_Exercise description_
Copy the records below exactly as they stand. Leave out the pictures.

(Collected data)
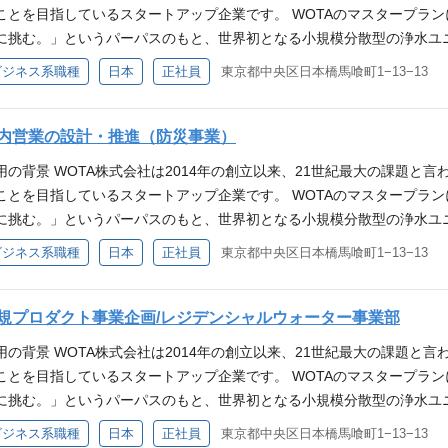
えております。 プロダクト紹介 当社は3つのプロダクトを開発していま
ことを目指しているスタートアップ企業です。 WOTAのマスタープラ
水再生システム「WOTA BOX」 家庭用水循環システム「WOTA Uni
に挑む。」というパーパスのもと、世界初となる小規模分散型の浄水ユ
さえあれば手洗いを可能にするプロダクトです。 「WOTA BOX」は
ム）を開発し、上下水道に依存しないインフラ構築を進めています。 
ビジネス系職種
日本
正社員
東京都中央区日本橋馬喰町1−13−13
用を可能にするプロダクトです。 実際、2024/1/1に発生した能登半島地
外展開に挑戦し、世界中から技術者や研究者が集まる企業へと成長を遂げ
活用し、多くの避難所で仮説シャワーの提供や生活用水の確保を通じて
事に関わらず、誰も水に困らない風景を作ること」にはまだまだ届いて
のメディア掲載：紹介映像はこちら 1年間にわたる能登半島地震支援活動を
、世界初・世界一を目指す情熱と野心を持つ仲間が不可欠です。世界の
内営業の設計・推進（防災事業）
（風呂・洗濯・キッチン）を浄化し再度家庭内（風呂・洗濯・キッチン
の根本解決という難易度の高い目標に対して、わくわくする気持ちを抱
て開発されています。2025/07に発表したばかりの本製品は、今後能
用の背景 WOTA株式会社は2014年の創立以来、21世紀最大の課題と
えております。 プロダクト紹介 当社は3つのプロダクトを開発していま
。 仕事内容 人類の水問題を解決するWOTAを、経営戦略・方針・パ
ことを目指しているスタートアップ企業です。 WOTAのマスタープラ
水再生システム「WOTA BOX」 家庭用水循環システム「WOTA Uni
ダーを巻き込み問題解決を加速させる 役割 デジュール化の戦略策定 
に挑む。」というパーパスのもと、世界初となる小規模分散型の浄水ユ
さえあれば手洗いを可能にするプロダクトです。 「WOTA BOX」は
決定） 必須スキル 全方位でステークホルダーを味方にする交渉力、広い
ム）を開発し、上下水道に依存しないインフラ構築を進めています。 
ビジネス系職種
日本
正社員
東京都中央区日本橋馬喰町1−13−13
用を可能にするプロダクトです。 実際、2024/1/1に発生した能登半島地
スキル（論理思考・資料作成能力・プレゼン能力） 新規事業の立ち上げ
外展開に挑戦し、世界中から技術者や研究者が集まる企業へと成長を遂げ
活用し、多くの避難所で仮説シャワーの提供や生活用水の確保を通じて
いきたい好奇心・成長意欲 歓迎スキル 経験のないことであっても体系
事に関わらず、誰も水に困らない風景を作ること」にはまだまだ届いて
のメディア掲載：紹介映像はこちら 1年間にわたる能登半島地震支援活動を
 周囲を巻き込み、応援者にする力 求める人材像 高い交渉力 多くのス
、世界初・世界一を目指す情熱と野心を持つ仲間が不可欠です。世界の
規プロダクト事業企画/レジデンシャルウォーター事業部
（風呂・洗濯・キッチン）を浄化し再度家庭内（風呂・洗濯・キッチン
スを見ながら適切に行動できる 人類の水問題を解決する目的を共に実現
の根本解決という難易度の高い目標に対して、わくわくする気持ちを抱
て開発されています。2025/07に発表したばかりの本製品は、今後能
用の背景 WOTA株式会社は2014年の創立以来、21世紀最大の課題と
動く場面と自ら動かず仕組みで解決する両手段が使い分けできる） WOT
えております。 プロダクト紹介 当社は3つのプロダクトを開発していま
。 仕事概要 役割 人類の水問題を解決する製品・サービスのデザイン 
ことを目指しているスタートアップ企業です。 WOTAのマスタープラ
下水道システムの老朽化が社会問題となっており、世界でも上下水道シ
水再生システム「WOTA BOX」 家庭用水循環システム「WOTA Uni
のデザインと製品化までの落とし込み（企画構想、デザインコンセプト
に挑む。」というパーパスのもと、世界初となる小規模分散型の浄水ユ
する水不足が喫緊の課題となっています。 成長性と注目度の高い仕事 
さえあれば手洗いを可能にするプロダクトです。 「WOTA BOX」は
ザイン品質の向上までの一連のデザイン業務） UXデザイン 調査に基
ム）を開発し、上下水道に依存しないインフラ構築を進めています。 
に革命をもたらす技術として世界中から注目されています。 現在シリーズ
ビジネス系職種
日本
正社員
東京都中央区日本橋馬喰町1−13−13
用を可能にするプロダクトです。 実際、2024/1/1に発生した能登半島地
具現化（ユーザーリサーチ、インサイト抽出、体験デザイン、モックアッ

_Task answer_
えております。 プロダクト紹介 当社は3つのプロダクトを開発していま
ことを目指しているスタートアップ企業です。 WOTAのマスタープラ
水再生システム「WOTA BOX」 家庭用水循環システム「WOTA Uni
に挑む。」というパーパスのもと、世界初となる小規模分散型の浄水ユ
さえあれば手洗いを可能にするプロダクトです。 「WOTA BOX」は
ム）を開発し、上下水道に依存しないインフラ構築を進めています。 
ビジネス系職種
日本
正社員
東京都中央区日本橋馬喰町1−13−13
用を可能にするプロダクトです。 実際、2024/1/1に発生した能登半島地
外展開に挑戦し、世界中から技術者や研究者が集まる企業へと成長を遂げ
活用し、多くの避難所で仮説シャワーの提供や生活用水の確保を通じて
事に関わらず、誰も水に困らない風景を作ること」にはまだまだ届いて
のメディア掲載：紹介映像はこちら 1年間にわたる能登半島地震支援活動を
、世界初・世界一を目指す情熱と野心を持つ仲間が不可欠です。世界の
内営業の設計・推進（防災事業）
（風呂・洗濯・キッチン）を浄化し再度家庭内（風呂・洗濯・キッチン
の根本解決という難易度の高い目標に対して、わくわくする気持ちを抱
て開発されています。2025/07に発表したばかりの本製品は、今後能
用の背景 WOTA株式会社は2014年の創立以来、21世紀最大の課題と
えております。 プロダクト紹介 当社は3つのプロダクトを開発していま
。 仕事内容 人類の水問題を解決するWOTAを、経営戦略・方針・パ
ことを目指しているスタートアップ企業です。 WOTAのマスタープラ
水再生システム「WOTA BOX」 家庭用水循環システム「WOTA Uni
ダーを巻き込み問題解決を加速させる 役割 デジュール化の戦略策定 
に挑む。」というパーパスのもと、世界初となる小規模分散型の浄水ユ
さえあれば手洗いを可能にするプロダクトです。 「WOTA BOX」は
決定） 必須スキル 全方位でステークホルダーを味方にする交渉力、広い
ム）を開発し、上下水道に依存しないインフラ構築を進めています。 
ビジネス系職種
日本
正社員
東京都中央区日本橋馬喰町1−13−13
用を可能にするプロダクトです。 実際、2024/1/1に発生した能登半島地
スキル（論理思考・資料作成能力・プレゼン能力） 新規事業の立ち上げ
外展開に挑戦し、世界中から技術者や研究者が集まる企業へと成長を遂げ
活用し、多くの避難所で仮説シャワーの提供や生活用水の確保を通じて
いきたい好奇心・成長意欲 歓迎スキル 経験のないことであっても体系
事に関わらず、誰も水に困らない風景を作ること」にはまだまだ届いて
のメディア掲載：紹介映像はこちら 1年間にわたる能登半島地震支援活動を
 周囲を巻き込み、応援者にする力 求める人材像 高い交渉力 多くのス
、世界初・世界一を目指す情熱と野心を持つ仲間が不可欠です。世界の
規プロダクト事業企画/レジデンシャルウォーター事業部
（風呂・洗濯・キッチン）を浄化し再度家庭内（風呂・洗濯・キッチン
スを見ながら適切に行動できる 人類の水問題を解決する目的を共に実現
の根本解決という難易度の高い目標に対して、わくわくする気持ちを抱
て開発されています。2025/07に発表したばかりの本製品は、今後能
用の背景 WOTA株式会社は2014年の創立以来、21世紀最大の課題と
動く場面と自ら動かず仕組みで解決する両手段が使い分けできる） WOT
えております。 プロダクト紹介 当社は3つのプロダクトを開発していま
。 仕事概要 役割 人類の水問題を解決する製品・サービスのデザイン 
ことを目指しているスタートアップ企業です。 WOTAのマスタープラ
下水道システムの老朽化が社会問題となっており、世界でも上下水道シ
水再生システム「WOTA BOX」 家庭用水循環システム「WOTA Uni
のデザインと製品化までの落とし込み（企画構想、デザインコンセプト
に挑む。」というパーパスのもと、世界初となる小規模分散型の浄水ユ
する水不足が喫緊の課題となっています。 成長性と注目度の高い仕事 
さえあれば手洗いを可能にするプロダクトです。 「WOTA BOX」は
ザイン品質の向上までの一連のデザイン業務） UXデザイン 調査に基
ム）を開発し、上下水道に依存しないインフラ構築を進めています。 
に革命をもたらす技術として世界中から注目されています。 現在シリーズ
ビジネス系職種
日本
正社員
東京都中央区日本橋馬喰町1−13−13
用を可能にするプロダクトです。 実際、2024/1/1に発生した能登半島地
具現化（ユーザーリサーチ、インサイト抽出、体験デザイン、モックアッ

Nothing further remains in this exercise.